The change started in 1988 when the City partnered with the Texas Main Street Program to create a Public Improvement District. In 1989, property owners voted to approve a special assessment tax for matching grants toward improvements. Nicole Valdez, a retail rental agent in the district, said that the grants have made downtown’s buildings more attractive to tenants, attracting more businesses downtown.

“The community really appreciates their help with improving our businesses and their appeal to our customers,” Valdez said.

The district is comprised of government offices, professional services, sip and dine, retail, and residential.

Many of the businesses along Jackson Street are unique shops owned and operated by residents. El Coyote Custom Leather makes and sells leather products, including purses, gun holders, koozies, and wine bottle holders. They are also a dealer of Knife Ranch hand-crafted knives.

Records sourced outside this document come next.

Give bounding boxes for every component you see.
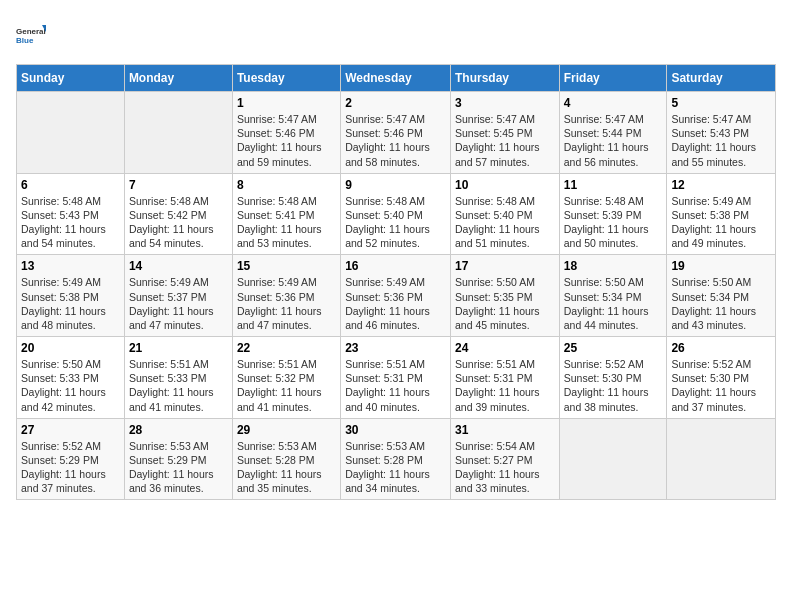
day-number: 27 xyxy=(21,423,120,437)
header-wednesday: Wednesday xyxy=(341,65,451,92)
calendar-cell: 31Sunrise: 5:54 AMSunset: 5:27 PMDayligh… xyxy=(450,418,559,500)
calendar-cell: 10Sunrise: 5:48 AMSunset: 5:40 PMDayligh… xyxy=(450,173,559,255)
calendar-cell: 3Sunrise: 5:47 AMSunset: 5:45 PMDaylight… xyxy=(450,92,559,174)
calendar-cell: 17Sunrise: 5:50 AMSunset: 5:35 PMDayligh… xyxy=(450,255,559,337)
calendar-cell: 28Sunrise: 5:53 AMSunset: 5:29 PMDayligh… xyxy=(124,418,232,500)
day-number: 21 xyxy=(129,341,228,355)
day-number: 26 xyxy=(671,341,771,355)
day-number: 15 xyxy=(237,259,336,273)
calendar-cell: 12Sunrise: 5:49 AMSunset: 5:38 PMDayligh… xyxy=(667,173,776,255)
calendar-cell: 7Sunrise: 5:48 AMSunset: 5:42 PMDaylight… xyxy=(124,173,232,255)
day-number: 3 xyxy=(455,96,555,110)
day-number: 1 xyxy=(237,96,336,110)
day-info: Sunrise: 5:49 AMSunset: 5:38 PMDaylight:… xyxy=(21,275,120,332)
calendar-cell: 23Sunrise: 5:51 AMSunset: 5:31 PMDayligh… xyxy=(341,337,451,419)
header-saturday: Saturday xyxy=(667,65,776,92)
calendar-cell: 2Sunrise: 5:47 AMSunset: 5:46 PMDaylight… xyxy=(341,92,451,174)
calendar-cell: 19Sunrise: 5:50 AMSunset: 5:34 PMDayligh… xyxy=(667,255,776,337)
calendar-week-1: 1Sunrise: 5:47 AMSunset: 5:46 PMDaylight… xyxy=(17,92,776,174)
day-number: 24 xyxy=(455,341,555,355)
header-friday: Friday xyxy=(559,65,667,92)
day-info: Sunrise: 5:49 AMSunset: 5:36 PMDaylight:… xyxy=(237,275,336,332)
day-number: 23 xyxy=(345,341,446,355)
header-tuesday: Tuesday xyxy=(232,65,340,92)
day-info: Sunrise: 5:48 AMSunset: 5:41 PMDaylight:… xyxy=(237,194,336,251)
day-info: Sunrise: 5:54 AMSunset: 5:27 PMDaylight:… xyxy=(455,439,555,496)
header-sunday: Sunday xyxy=(17,65,125,92)
day-info: Sunrise: 5:48 AMSunset: 5:40 PMDaylight:… xyxy=(455,194,555,251)
calendar-cell: 5Sunrise: 5:47 AMSunset: 5:43 PMDaylight… xyxy=(667,92,776,174)
day-info: Sunrise: 5:52 AMSunset: 5:29 PMDaylight:… xyxy=(21,439,120,496)
day-info: Sunrise: 5:50 AMSunset: 5:35 PMDaylight:… xyxy=(455,275,555,332)
calendar-cell: 14Sunrise: 5:49 AMSunset: 5:37 PMDayligh… xyxy=(124,255,232,337)
day-number: 9 xyxy=(345,178,446,192)
day-info: Sunrise: 5:48 AMSunset: 5:43 PMDaylight:… xyxy=(21,194,120,251)
svg-text:General: General xyxy=(16,27,46,36)
calendar-week-4: 20Sunrise: 5:50 AMSunset: 5:33 PMDayligh… xyxy=(17,337,776,419)
day-info: Sunrise: 5:48 AMSunset: 5:42 PMDaylight:… xyxy=(129,194,228,251)
calendar-cell: 22Sunrise: 5:51 AMSunset: 5:32 PMDayligh… xyxy=(232,337,340,419)
page-header: General Blue xyxy=(16,16,776,54)
day-info: Sunrise: 5:47 AMSunset: 5:46 PMDaylight:… xyxy=(345,112,446,169)
day-number: 5 xyxy=(671,96,771,110)
calendar-cell xyxy=(667,418,776,500)
day-number: 13 xyxy=(21,259,120,273)
calendar-cell: 16Sunrise: 5:49 AMSunset: 5:36 PMDayligh… xyxy=(341,255,451,337)
day-number: 16 xyxy=(345,259,446,273)
calendar-cell xyxy=(124,92,232,174)
header-thursday: Thursday xyxy=(450,65,559,92)
day-number: 28 xyxy=(129,423,228,437)
calendar-cell xyxy=(17,92,125,174)
calendar-cell: 6Sunrise: 5:48 AMSunset: 5:43 PMDaylight… xyxy=(17,173,125,255)
calendar-cell: 20Sunrise: 5:50 AMSunset: 5:33 PMDayligh… xyxy=(17,337,125,419)
day-info: Sunrise: 5:47 AMSunset: 5:46 PMDaylight:… xyxy=(237,112,336,169)
day-info: Sunrise: 5:51 AMSunset: 5:32 PMDaylight:… xyxy=(237,357,336,414)
day-info: Sunrise: 5:47 AMSunset: 5:43 PMDaylight:… xyxy=(671,112,771,169)
day-number: 20 xyxy=(21,341,120,355)
calendar-week-5: 27Sunrise: 5:52 AMSunset: 5:29 PMDayligh… xyxy=(17,418,776,500)
day-number: 4 xyxy=(564,96,663,110)
day-number: 18 xyxy=(564,259,663,273)
day-info: Sunrise: 5:53 AMSunset: 5:28 PMDaylight:… xyxy=(237,439,336,496)
day-number: 30 xyxy=(345,423,446,437)
day-number: 22 xyxy=(237,341,336,355)
day-number: 29 xyxy=(237,423,336,437)
day-info: Sunrise: 5:50 AMSunset: 5:34 PMDaylight:… xyxy=(564,275,663,332)
day-info: Sunrise: 5:47 AMSunset: 5:44 PMDaylight:… xyxy=(564,112,663,169)
day-info: Sunrise: 5:49 AMSunset: 5:37 PMDaylight:… xyxy=(129,275,228,332)
calendar-week-3: 13Sunrise: 5:49 AMSunset: 5:38 PMDayligh… xyxy=(17,255,776,337)
calendar-week-2: 6Sunrise: 5:48 AMSunset: 5:43 PMDaylight… xyxy=(17,173,776,255)
day-number: 11 xyxy=(564,178,663,192)
day-number: 10 xyxy=(455,178,555,192)
day-info: Sunrise: 5:50 AMSunset: 5:33 PMDaylight:… xyxy=(21,357,120,414)
day-info: Sunrise: 5:48 AMSunset: 5:40 PMDaylight:… xyxy=(345,194,446,251)
day-info: Sunrise: 5:48 AMSunset: 5:39 PMDaylight:… xyxy=(564,194,663,251)
calendar-cell: 9Sunrise: 5:48 AMSunset: 5:40 PMDaylight… xyxy=(341,173,451,255)
calendar-cell: 15Sunrise: 5:49 AMSunset: 5:36 PMDayligh… xyxy=(232,255,340,337)
day-info: Sunrise: 5:51 AMSunset: 5:31 PMDaylight:… xyxy=(455,357,555,414)
day-info: Sunrise: 5:51 AMSunset: 5:31 PMDaylight:… xyxy=(345,357,446,414)
day-info: Sunrise: 5:52 AMSunset: 5:30 PMDaylight:… xyxy=(564,357,663,414)
day-info: Sunrise: 5:49 AMSunset: 5:38 PMDaylight:… xyxy=(671,194,771,251)
calendar-cell: 13Sunrise: 5:49 AMSunset: 5:38 PMDayligh… xyxy=(17,255,125,337)
calendar-cell: 8Sunrise: 5:48 AMSunset: 5:41 PMDaylight… xyxy=(232,173,340,255)
day-info: Sunrise: 5:47 AMSunset: 5:45 PMDaylight:… xyxy=(455,112,555,169)
calendar-cell: 30Sunrise: 5:53 AMSunset: 5:28 PMDayligh… xyxy=(341,418,451,500)
day-number: 2 xyxy=(345,96,446,110)
header-monday: Monday xyxy=(124,65,232,92)
logo: General Blue xyxy=(16,16,46,54)
day-info: Sunrise: 5:49 AMSunset: 5:36 PMDaylight:… xyxy=(345,275,446,332)
calendar-cell: 26Sunrise: 5:52 AMSunset: 5:30 PMDayligh… xyxy=(667,337,776,419)
calendar-table: SundayMondayTuesdayWednesdayThursdayFrid… xyxy=(16,64,776,500)
calendar-cell: 25Sunrise: 5:52 AMSunset: 5:30 PMDayligh… xyxy=(559,337,667,419)
day-number: 17 xyxy=(455,259,555,273)
logo-svg: General Blue xyxy=(16,16,46,54)
day-number: 25 xyxy=(564,341,663,355)
calendar-cell: 18Sunrise: 5:50 AMSunset: 5:34 PMDayligh… xyxy=(559,255,667,337)
calendar-cell: 21Sunrise: 5:51 AMSunset: 5:33 PMDayligh… xyxy=(124,337,232,419)
calendar-header-row: SundayMondayTuesdayWednesdayThursdayFrid… xyxy=(17,65,776,92)
day-number: 14 xyxy=(129,259,228,273)
day-info: Sunrise: 5:52 AMSunset: 5:30 PMDaylight:… xyxy=(671,357,771,414)
calendar-cell: 1Sunrise: 5:47 AMSunset: 5:46 PMDaylight… xyxy=(232,92,340,174)
calendar-cell: 11Sunrise: 5:48 AMSunset: 5:39 PMDayligh… xyxy=(559,173,667,255)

MeVale Creations, on the next block, contains many Mexican-style crafts, from stickers to apparel. Inspired by the art supplies she inherited from her grandmother, artist and owner Sarah Soria creates all the items in-house.

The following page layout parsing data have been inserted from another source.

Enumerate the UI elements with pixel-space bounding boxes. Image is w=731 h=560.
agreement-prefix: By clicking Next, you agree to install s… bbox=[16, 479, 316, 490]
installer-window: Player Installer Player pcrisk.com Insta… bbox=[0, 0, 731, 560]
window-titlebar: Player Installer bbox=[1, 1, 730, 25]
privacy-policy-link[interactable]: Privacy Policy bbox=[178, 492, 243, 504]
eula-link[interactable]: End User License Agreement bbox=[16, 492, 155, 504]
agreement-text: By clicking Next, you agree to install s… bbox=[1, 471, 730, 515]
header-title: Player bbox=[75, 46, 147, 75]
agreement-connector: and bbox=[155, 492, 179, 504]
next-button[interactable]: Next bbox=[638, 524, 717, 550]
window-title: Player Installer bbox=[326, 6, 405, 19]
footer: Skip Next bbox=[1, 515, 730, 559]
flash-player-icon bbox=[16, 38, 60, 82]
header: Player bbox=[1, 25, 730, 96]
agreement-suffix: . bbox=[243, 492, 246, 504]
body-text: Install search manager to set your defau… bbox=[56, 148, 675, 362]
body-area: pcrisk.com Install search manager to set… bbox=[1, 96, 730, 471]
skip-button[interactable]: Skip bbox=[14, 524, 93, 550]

Harlingen Bazaar is an indoor market with more than 40 vendors that is open every Friday, Saturday, and Sunday. The vendors are local small business owners offering everything from fishing lures, food, Tupperware, jewelry, clothing, and art lessons.

The Vanity Lash Hair and BlowOut Bar specializes in a holistic approach to enhancing natural beauty. Their services include makeup, facials, lash extensions, and bridal and quinceañera packages.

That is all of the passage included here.